Why are my agent health checks failing with GCP Gateway API on GKE?

Last updated: December 4, 2025

Context

When deploying LangSmith agents on Google Kubernetes Engine (GKE) using the Gateway API, you may encounter health check failures. This occurs because the GCP Load Balancer performs health checks on port 80 at path `/`, but LangSmith agents expose their health endpoint at `/ok` on port 8000. This mismatch causes the Load Balancer to incorrectly mark healthy agent pods as unhealthy, preventing proper traffic routing.

Answer

This is a known limitation with GKE Gateway API. The HealthCheckPolicy is GKE-specific and not part of the standard Ingress/Gateway specification. The external load balancer health check for GKE Gateway cannot be disabled and is always created for backends attached to a Gateway.

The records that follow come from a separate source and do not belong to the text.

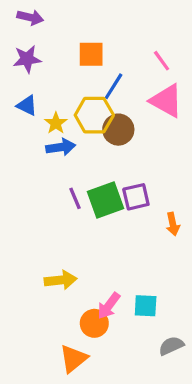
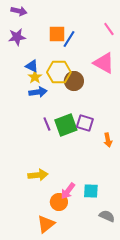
pink line: (162, 61) -> (109, 29), moved
blue line: (114, 86) -> (69, 39), moved
blue triangle: (27, 106) -> (32, 66), moved
purple square: (136, 197) -> (85, 123), turned 30
gray semicircle: (171, 346) -> (107, 216), turned 49

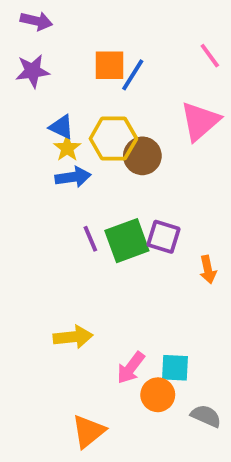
pink triangle: (104, 63) -> (200, 121), turned 50
orange circle: (59, 202) -> (158, 395), moved

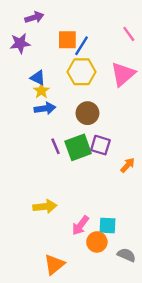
purple arrow: (36, 21) -> (34, 17), moved, turned -30
yellow hexagon: (113, 139) -> (82, 72), moved
brown circle: (142, 156) -> (87, 113), moved
orange arrow: (208, 270) -> (128, 165), turned -126

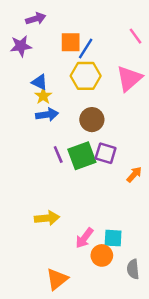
gray semicircle: (126, 255) -> (133, 269), turned -120

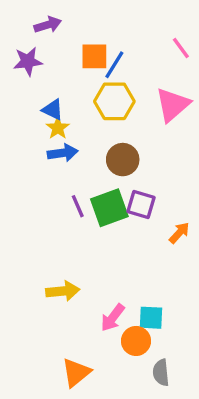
gray semicircle: (133, 269) -> (161, 373), moved

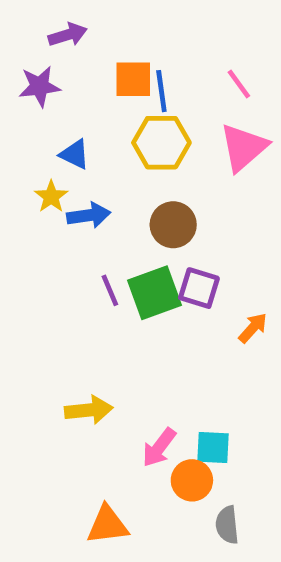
pink line: (181, 48) -> (239, 84), moved
blue line: (114, 65) -> (161, 91), turned -40
yellow star: (58, 128) -> (51, 197), moved
orange triangle: (76, 373) -> (108, 525), turned 32

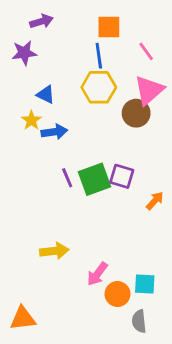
orange square: (133, 79) -> (109, 27), moved
brown circle: (173, 225) -> (136, 113), moved
cyan square: (213, 448) -> (145, 284), moved
orange triangle: (108, 525) -> (23, 318), moved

There are two approaches to resolve this issue:

Option 1: Create Manual HealthCheckPolicy Resources (Temporary Workaround)

For each agent deployment, create a HealthCheckPolicy that configures the correct port and path:

apiVersion: networking.gke.io/v1
kind: HealthCheckPolicy
metadata:
  name: agent-name-healthcheck
  namespace: langsmith
spec:
  default:
    checkIntervalSec: 10
    timeoutSec: 5
    healthyThreshold: 2
    unhealthyThreshold: 2
    config:
      type: HTTP
      httpHealthCheck:
        port: 8000
        requestPath: /ok
  targetRef:
    group: ""
    kind: Service
    name: ${agent-service-name}

This approach requires manual creation for every agent deployment and is not scalable for production environments.

Option 2: Use Envoy Gateway (Recommended)

The recommended long-term solution is to migrate from GKE Gateway to Envoy Gateway, which does not require external health checks and avoids this compatibility issue entirely.

Additional Configuration

If you continue using the workaround approach, ensure you disable the ingressHealthCheckEnable value in your configuration to prevent deployment timeouts despite having healthy agent backends.

Note: LangSmith does not officially support GKE Gateway due to this health check limitation. For production deployments, migrating to Envoy Gateway is strongly recommended.